Segment Open

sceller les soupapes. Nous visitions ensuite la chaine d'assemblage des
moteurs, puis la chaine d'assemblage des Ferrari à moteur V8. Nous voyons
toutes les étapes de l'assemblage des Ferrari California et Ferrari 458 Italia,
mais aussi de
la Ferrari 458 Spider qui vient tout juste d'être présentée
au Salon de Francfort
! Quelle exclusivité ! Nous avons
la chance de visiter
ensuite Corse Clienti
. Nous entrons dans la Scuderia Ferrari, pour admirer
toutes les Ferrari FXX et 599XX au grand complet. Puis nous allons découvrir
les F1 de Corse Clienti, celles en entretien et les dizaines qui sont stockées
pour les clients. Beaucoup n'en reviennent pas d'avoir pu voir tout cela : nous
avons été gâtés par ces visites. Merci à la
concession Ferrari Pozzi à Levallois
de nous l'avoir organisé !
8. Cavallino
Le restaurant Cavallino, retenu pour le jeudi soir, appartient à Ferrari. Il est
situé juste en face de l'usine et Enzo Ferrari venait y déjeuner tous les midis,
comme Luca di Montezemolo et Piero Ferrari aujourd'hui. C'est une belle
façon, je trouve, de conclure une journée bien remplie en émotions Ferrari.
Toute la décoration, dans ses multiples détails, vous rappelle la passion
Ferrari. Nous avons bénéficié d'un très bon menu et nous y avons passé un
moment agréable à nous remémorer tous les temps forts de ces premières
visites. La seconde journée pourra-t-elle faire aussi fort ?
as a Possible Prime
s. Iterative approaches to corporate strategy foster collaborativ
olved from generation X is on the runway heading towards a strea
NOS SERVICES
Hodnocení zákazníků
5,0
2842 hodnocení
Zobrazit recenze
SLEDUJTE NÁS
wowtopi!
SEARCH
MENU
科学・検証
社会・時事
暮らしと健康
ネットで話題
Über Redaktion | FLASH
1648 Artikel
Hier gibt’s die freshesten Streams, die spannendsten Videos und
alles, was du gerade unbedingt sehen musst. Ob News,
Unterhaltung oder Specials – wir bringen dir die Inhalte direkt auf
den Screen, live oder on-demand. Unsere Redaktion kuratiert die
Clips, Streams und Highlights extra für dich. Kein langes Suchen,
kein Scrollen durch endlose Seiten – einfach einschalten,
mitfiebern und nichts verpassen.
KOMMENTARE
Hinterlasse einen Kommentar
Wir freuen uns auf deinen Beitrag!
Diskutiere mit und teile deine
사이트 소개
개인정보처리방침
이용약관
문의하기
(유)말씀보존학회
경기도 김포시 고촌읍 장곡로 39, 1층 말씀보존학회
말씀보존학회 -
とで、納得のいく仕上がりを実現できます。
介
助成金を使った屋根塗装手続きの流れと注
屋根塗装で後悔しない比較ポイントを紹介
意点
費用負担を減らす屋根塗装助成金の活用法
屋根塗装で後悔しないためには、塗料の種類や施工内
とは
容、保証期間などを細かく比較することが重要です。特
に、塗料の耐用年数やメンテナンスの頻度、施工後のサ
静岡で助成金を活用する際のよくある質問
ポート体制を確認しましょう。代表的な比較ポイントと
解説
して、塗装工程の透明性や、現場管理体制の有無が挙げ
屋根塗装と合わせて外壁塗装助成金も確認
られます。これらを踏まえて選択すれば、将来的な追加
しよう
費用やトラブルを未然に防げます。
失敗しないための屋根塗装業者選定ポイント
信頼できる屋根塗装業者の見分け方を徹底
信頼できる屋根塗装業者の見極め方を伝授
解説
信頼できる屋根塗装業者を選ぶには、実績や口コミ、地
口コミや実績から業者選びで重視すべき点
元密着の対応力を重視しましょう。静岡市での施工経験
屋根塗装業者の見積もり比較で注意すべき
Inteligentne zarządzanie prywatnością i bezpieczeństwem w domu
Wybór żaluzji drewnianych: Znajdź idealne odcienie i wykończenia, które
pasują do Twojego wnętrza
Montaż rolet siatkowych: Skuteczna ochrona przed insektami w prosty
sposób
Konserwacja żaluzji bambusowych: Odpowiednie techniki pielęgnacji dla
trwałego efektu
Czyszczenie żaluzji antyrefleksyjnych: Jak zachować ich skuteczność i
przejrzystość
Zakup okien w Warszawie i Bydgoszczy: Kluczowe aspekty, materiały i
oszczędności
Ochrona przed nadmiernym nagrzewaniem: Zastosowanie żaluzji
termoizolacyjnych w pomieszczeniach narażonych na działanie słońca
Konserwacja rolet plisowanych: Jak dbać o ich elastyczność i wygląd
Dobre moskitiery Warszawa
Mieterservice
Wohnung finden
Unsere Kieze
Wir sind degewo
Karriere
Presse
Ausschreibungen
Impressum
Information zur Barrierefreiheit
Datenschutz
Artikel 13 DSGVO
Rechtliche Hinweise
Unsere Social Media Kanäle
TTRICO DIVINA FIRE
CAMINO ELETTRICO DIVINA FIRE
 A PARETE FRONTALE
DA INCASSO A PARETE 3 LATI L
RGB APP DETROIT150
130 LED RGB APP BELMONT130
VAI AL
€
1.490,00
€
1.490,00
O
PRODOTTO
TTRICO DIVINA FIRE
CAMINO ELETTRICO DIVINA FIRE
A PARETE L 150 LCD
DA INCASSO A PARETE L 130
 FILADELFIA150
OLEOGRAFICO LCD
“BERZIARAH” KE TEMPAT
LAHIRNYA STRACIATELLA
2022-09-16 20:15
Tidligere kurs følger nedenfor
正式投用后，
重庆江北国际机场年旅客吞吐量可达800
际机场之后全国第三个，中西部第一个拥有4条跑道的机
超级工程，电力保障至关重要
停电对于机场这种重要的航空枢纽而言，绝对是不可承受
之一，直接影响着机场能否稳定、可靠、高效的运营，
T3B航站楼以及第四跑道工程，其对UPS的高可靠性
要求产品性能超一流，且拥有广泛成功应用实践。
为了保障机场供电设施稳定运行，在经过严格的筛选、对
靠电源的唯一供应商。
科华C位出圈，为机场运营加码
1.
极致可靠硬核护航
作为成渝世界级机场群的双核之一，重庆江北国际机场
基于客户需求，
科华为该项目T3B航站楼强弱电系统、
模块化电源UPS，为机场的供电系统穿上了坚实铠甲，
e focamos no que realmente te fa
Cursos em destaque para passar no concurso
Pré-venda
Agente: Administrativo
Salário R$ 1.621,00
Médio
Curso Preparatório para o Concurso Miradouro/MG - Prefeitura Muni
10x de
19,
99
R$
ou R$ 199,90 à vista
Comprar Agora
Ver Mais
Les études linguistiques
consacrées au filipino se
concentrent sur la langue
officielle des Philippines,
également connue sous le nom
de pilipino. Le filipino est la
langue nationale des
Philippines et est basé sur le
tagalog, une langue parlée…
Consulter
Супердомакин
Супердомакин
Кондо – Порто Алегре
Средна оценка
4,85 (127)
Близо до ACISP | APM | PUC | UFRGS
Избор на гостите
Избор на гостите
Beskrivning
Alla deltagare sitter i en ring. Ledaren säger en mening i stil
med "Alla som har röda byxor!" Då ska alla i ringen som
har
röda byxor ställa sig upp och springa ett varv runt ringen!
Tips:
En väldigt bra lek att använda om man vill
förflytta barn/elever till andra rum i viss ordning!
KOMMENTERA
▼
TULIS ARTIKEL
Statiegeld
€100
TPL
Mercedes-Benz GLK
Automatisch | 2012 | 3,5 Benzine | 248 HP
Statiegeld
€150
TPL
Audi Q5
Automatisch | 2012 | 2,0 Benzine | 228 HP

Segment Closed

EXERCISE BRIEF
The data must be given again in full. Keep every line identical.

WRITTEN ANSWER
sceller les soupapes. Nous visitions ensuite la chaine d'assemblage des
moteurs, puis la chaine d'assemblage des Ferrari à moteur V8. Nous voyons
toutes les étapes de l'assemblage des Ferrari California et Ferrari 458 Italia,
mais aussi de
la Ferrari 458 Spider qui vient tout juste d'être présentée
au Salon de Francfort
! Quelle exclusivité ! Nous avons
la chance de visiter
ensuite Corse Clienti
. Nous entrons dans la Scuderia Ferrari, pour admirer
toutes les Ferrari FXX et 599XX au grand complet. Puis nous allons découvrir
les F1 de Corse Clienti, celles en entretien et les dizaines qui sont stockées
pour les clients. Beaucoup n'en reviennent pas d'avoir pu voir tout cela : nous
avons été gâtés par ces visites. Merci à la
concession Ferrari Pozzi à Levallois
de nous l'avoir organisé !
8. Cavallino
Le restaurant Cavallino, retenu pour le jeudi soir, appartient à Ferrari. Il est
situé juste en face de l'usine et Enzo Ferrari venait y déjeuner tous les midis,
comme Luca di Montezemolo et Piero Ferrari aujourd'hui. C'est une belle
façon, je trouve, de conclure une journée bien remplie en émotions Ferrari.
Toute la décoration, dans ses multiples détails, vous rappelle la passion
Ferrari. Nous avons bénéficié d'un très bon menu et nous y avons passé un
moment agréable à nous remémorer tous les temps forts de ces premières
visites. La seconde journée pourra-t-elle faire aussi fort ?
as a Possible Prime
s. Iterative approaches to corporate strategy foster collaborativ
olved from generation X is on the runway heading towards a strea
NOS SERVICES
Hodnocení zákazníků
5,0
2842 hodnocení
Zobrazit recenze
SLEDUJTE NÁS
wowtopi!
SEARCH
MENU
科学・検証
社会・時事
暮らしと健康
ネットで話題
Über Redaktion | FLASH
1648 Artikel
Hier gibt’s die freshesten Streams, die spannendsten Videos und
alles, was du gerade unbedingt sehen musst. Ob News,
Unterhaltung oder Specials – wir bringen dir die Inhalte direkt auf
den Screen, live oder on-demand. Unsere Redaktion kuratiert die
Clips, Streams und Highlights extra für dich. Kein langes Suchen,
kein Scrollen durch endlose Seiten – einfach einschalten,
mitfiebern und nichts verpassen.
KOMMENTARE
Hinterlasse einen Kommentar
Wir freuen uns auf deinen Beitrag!
Diskutiere mit und teile deine
사이트 소개
개인정보처리방침
이용약관
문의하기
(유)말씀보존학회
경기도 김포시 고촌읍 장곡로 39, 1층 말씀보존학회
말씀보존학회 -
とで、納得のいく仕上がりを実現できます。
介
助成金を使った屋根塗装手続きの流れと注
屋根塗装で後悔しない比較ポイントを紹介
意点
費用負担を減らす屋根塗装助成金の活用法
屋根塗装で後悔しないためには、塗料の種類や施工内
とは
容、保証期間などを細かく比較することが重要です。特
に、塗料の耐用年数やメンテナンスの頻度、施工後のサ
静岡で助成金を活用する際のよくある質問
ポート体制を確認しましょう。代表的な比較ポイントと
解説
して、塗装工程の透明性や、現場管理体制の有無が挙げ
屋根塗装と合わせて外壁塗装助成金も確認
られます。これらを踏まえて選択すれば、将来的な追加
しよう
費用やトラブルを未然に防げます。
失敗しないための屋根塗装業者選定ポイント
信頼できる屋根塗装業者の見分け方を徹底
信頼できる屋根塗装業者の見極め方を伝授
解説
信頼できる屋根塗装業者を選ぶには、実績や口コミ、地
口コミや実績から業者選びで重視すべき点
元密着の対応力を重視しましょう。静岡市での施工経験
屋根塗装業者の見積もり比較で注意すべき
Inteligentne zarządzanie prywatnością i bezpieczeństwem w domu
Wybór żaluzji drewnianych: Znajdź idealne odcienie i wykończenia, które
pasują do Twojego wnętrza
Montaż rolet siatkowych: Skuteczna ochrona przed insektami w prosty
sposób
Konserwacja żaluzji bambusowych: Odpowiednie techniki pielęgnacji dla
trwałego efektu
Czyszczenie żaluzji antyrefleksyjnych: Jak zachować ich skuteczność i
przejrzystość
Zakup okien w Warszawie i Bydgoszczy: Kluczowe aspekty, materiały i
oszczędności
Ochrona przed nadmiernym nagrzewaniem: Zastosowanie żaluzji
termoizolacyjnych w pomieszczeniach narażonych na działanie słońca
Konserwacja rolet plisowanych: Jak dbać o ich elastyczność i wygląd
Dobre moskitiery Warszawa
Mieterservice
Wohnung finden
Unsere Kieze
Wir sind degewo
Karriere
Presse
Ausschreibungen
Impressum
Information zur Barrierefreiheit
Datenschutz
Artikel 13 DSGVO
Rechtliche Hinweise
Unsere Social Media Kanäle
TTRICO DIVINA FIRE
CAMINO ELETTRICO DIVINA FIRE
 A PARETE FRONTALE
DA INCASSO A PARETE 3 LATI L
RGB APP DETROIT150
130 LED RGB APP BELMONT130
VAI AL
€
1.490,00
€
1.490,00
O
PRODOTTO
TTRICO DIVINA FIRE
CAMINO ELETTRICO DIVINA FIRE
A PARETE L 150 LCD
DA INCASSO A PARETE L 130
 FILADELFIA150
OLEOGRAFICO LCD
“BERZIARAH” KE TEMPAT
LAHIRNYA STRACIATELLA
2022-09-16 20:15
Tidligere kurs følger nedenfor
正式投用后，
重庆江北国际机场年旅客吞吐量可达800
际机场之后全国第三个，中西部第一个拥有4条跑道的机
超级工程，电力保障至关重要
停电对于机场这种重要的航空枢纽而言，绝对是不可承受
之一，直接影响着机场能否稳定、可靠、高效的运营，
T3B航站楼以及第四跑道工程，其对UPS的高可靠性
要求产品性能超一流，且拥有广泛成功应用实践。
为了保障机场供电设施稳定运行，在经过严格的筛选、对
靠电源的唯一供应商。
科华C位出圈，为机场运营加码
1.
极致可靠硬核护航
作为成渝世界级机场群的双核之一，重庆江北国际机场
基于客户需求，
科华为该项目T3B航站楼强弱电系统、
模块化电源UPS，为机场的供电系统穿上了坚实铠甲，
e focamos no que realmente te fa
Cursos em destaque para passar no concurso
Pré-venda
Agente: Administrativo
Salário R$ 1.621,00
Médio
Curso Preparatório para o Concurso Miradouro/MG - Prefeitura Muni
10x de
19,
99
R$
ou R$ 199,90 à vista
Comprar Agora
Ver Mais
Les études linguistiques
consacrées au filipino se
concentrent sur la langue
officielle des Philippines,
également connue sous le nom
de pilipino. Le filipino est la
langue nationale des
Philippines et est basé sur le
tagalog, une langue parlée…
Consulter
Супердомакин
Супердомакин
Кондо – Порто Алегре
Средна оценка
4,85 (127)
Близо до ACISP | APM | PUC | UFRGS
Избор на гостите
Избор на гостите
Beskrivning
Alla deltagare sitter i en ring. Ledaren säger en mening i stil
med "Alla som har röda byxor!" Då ska alla i ringen som
har
röda byxor ställa sig upp och springa ett varv runt ringen!
Tips:
En väldigt bra lek att använda om man vill
förflytta barn/elever till andra rum i viss ordning!
KOMMENTERA
▼
TULIS ARTIKEL
Statiegeld
€100
TPL
Mercedes-Benz GLK
Automatisch | 2012 | 3,5 Benzine | 248 HP
Statiegeld
€150
TPL
Audi Q5
Automatisch | 2012 | 2,0 Benzine | 228 HP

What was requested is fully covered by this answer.